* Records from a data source
*-*-*
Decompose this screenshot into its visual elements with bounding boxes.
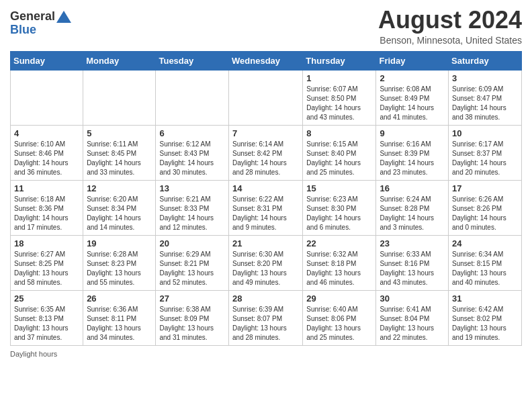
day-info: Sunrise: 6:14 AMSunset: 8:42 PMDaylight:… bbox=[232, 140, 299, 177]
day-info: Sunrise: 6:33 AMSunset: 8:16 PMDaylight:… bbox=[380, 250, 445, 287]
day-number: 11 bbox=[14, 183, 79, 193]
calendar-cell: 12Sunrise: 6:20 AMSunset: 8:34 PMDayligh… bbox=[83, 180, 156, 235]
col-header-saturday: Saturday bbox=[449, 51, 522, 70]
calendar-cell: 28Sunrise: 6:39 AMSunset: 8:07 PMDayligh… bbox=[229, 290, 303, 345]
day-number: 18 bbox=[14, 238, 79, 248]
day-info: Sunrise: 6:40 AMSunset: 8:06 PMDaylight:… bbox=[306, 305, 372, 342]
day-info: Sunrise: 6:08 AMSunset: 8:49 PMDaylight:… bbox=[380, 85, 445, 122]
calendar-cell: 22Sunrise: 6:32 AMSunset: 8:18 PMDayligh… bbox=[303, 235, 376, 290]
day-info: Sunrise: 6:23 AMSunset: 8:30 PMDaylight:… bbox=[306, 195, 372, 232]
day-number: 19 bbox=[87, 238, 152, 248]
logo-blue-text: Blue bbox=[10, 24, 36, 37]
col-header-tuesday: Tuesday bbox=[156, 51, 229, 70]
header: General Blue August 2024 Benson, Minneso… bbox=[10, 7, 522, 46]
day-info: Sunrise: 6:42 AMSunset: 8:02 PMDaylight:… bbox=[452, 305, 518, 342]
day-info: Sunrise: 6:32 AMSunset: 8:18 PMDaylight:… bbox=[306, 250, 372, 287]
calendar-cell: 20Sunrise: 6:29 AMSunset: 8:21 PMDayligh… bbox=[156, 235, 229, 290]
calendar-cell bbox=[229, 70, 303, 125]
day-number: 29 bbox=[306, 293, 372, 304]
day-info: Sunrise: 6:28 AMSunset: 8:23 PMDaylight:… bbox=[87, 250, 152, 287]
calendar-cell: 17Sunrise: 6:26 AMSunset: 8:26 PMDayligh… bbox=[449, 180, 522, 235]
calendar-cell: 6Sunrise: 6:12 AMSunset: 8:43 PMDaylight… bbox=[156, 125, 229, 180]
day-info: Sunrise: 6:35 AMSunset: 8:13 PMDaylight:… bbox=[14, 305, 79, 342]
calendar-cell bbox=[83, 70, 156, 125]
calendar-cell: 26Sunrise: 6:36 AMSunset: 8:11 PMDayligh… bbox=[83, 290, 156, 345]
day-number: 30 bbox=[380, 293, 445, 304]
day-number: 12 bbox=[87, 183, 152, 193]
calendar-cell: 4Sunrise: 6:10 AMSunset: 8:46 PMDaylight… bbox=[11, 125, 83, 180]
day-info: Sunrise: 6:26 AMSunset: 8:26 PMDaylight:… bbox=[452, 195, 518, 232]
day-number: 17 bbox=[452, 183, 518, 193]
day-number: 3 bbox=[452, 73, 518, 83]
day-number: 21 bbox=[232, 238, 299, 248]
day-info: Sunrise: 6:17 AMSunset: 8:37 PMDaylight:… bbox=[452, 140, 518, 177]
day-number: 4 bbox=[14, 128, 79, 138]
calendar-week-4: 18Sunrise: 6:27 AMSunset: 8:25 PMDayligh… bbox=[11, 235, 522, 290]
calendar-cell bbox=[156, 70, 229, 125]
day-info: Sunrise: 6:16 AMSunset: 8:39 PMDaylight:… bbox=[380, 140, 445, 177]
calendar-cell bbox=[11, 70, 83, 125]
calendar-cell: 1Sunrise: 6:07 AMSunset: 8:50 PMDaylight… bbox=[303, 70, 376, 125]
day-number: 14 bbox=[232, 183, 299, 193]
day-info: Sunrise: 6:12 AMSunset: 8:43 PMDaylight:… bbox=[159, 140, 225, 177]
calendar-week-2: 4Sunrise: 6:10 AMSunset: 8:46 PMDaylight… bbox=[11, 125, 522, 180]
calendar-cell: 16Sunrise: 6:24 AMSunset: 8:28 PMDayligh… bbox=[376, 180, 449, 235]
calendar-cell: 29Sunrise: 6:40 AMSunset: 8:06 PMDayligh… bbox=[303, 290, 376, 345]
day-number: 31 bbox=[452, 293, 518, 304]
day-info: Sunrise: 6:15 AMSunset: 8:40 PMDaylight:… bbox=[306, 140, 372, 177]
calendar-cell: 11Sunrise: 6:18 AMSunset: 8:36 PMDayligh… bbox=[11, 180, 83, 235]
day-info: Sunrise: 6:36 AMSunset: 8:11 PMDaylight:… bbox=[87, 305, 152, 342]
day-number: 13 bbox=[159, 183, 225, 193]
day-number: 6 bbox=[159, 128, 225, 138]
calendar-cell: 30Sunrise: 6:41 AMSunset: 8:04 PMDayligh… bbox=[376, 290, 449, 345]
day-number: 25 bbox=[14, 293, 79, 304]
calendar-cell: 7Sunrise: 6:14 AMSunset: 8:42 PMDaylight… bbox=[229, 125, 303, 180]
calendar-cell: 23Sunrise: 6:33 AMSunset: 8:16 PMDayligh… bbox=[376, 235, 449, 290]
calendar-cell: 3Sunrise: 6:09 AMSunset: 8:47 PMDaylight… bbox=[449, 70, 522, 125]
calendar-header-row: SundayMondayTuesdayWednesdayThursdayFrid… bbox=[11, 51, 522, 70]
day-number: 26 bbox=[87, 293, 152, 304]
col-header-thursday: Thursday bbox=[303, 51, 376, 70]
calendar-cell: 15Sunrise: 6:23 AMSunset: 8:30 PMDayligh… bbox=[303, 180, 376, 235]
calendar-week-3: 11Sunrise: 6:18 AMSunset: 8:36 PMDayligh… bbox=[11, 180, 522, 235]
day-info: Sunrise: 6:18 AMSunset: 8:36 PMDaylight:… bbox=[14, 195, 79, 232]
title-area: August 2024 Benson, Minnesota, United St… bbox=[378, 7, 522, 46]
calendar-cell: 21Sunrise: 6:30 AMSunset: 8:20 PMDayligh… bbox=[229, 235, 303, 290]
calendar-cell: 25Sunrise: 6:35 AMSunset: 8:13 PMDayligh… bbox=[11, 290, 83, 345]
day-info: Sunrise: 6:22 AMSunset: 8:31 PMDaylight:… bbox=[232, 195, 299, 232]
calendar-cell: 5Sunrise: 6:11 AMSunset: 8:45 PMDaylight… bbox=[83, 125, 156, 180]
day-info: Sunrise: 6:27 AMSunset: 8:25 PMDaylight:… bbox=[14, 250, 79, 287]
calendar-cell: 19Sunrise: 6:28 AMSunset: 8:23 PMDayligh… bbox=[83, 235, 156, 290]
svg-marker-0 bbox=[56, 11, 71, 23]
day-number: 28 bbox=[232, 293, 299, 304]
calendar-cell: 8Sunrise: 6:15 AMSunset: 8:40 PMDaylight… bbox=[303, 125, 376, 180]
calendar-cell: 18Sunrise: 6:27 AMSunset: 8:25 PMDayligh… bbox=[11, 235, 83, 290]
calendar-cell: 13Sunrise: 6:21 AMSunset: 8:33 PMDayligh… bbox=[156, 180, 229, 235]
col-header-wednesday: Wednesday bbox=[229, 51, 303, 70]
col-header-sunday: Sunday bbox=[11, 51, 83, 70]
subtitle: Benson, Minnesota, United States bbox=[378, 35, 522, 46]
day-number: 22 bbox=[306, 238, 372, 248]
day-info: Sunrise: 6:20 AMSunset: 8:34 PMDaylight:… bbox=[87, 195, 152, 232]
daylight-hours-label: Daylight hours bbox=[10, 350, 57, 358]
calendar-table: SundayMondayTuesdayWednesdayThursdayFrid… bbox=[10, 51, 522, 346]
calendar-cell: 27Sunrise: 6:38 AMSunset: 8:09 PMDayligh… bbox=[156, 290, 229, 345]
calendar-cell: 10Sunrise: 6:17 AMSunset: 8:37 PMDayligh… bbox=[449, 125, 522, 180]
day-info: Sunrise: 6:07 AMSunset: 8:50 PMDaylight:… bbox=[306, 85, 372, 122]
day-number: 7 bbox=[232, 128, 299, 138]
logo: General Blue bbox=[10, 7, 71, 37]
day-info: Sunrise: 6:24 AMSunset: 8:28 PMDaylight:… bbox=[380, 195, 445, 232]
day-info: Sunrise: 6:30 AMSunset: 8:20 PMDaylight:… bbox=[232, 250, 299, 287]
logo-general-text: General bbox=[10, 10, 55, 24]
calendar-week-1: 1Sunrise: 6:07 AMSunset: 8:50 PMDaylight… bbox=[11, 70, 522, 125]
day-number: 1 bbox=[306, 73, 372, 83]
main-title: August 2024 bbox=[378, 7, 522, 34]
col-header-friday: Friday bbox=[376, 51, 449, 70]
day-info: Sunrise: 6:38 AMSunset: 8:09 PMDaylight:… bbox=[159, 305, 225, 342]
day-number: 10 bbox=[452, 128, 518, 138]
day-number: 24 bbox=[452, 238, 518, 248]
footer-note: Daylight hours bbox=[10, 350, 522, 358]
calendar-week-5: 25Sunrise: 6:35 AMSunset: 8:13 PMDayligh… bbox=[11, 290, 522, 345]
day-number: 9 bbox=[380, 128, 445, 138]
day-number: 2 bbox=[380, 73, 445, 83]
*-*-*
* TASK INSTRUCTIONS
Pick from the records each line that contains the word "hours" and show it.

* FINISHED TASK
daylight-hours-label: Daylight hours bbox=[10, 350, 57, 358]
footer-note: Daylight hours bbox=[10, 350, 522, 358]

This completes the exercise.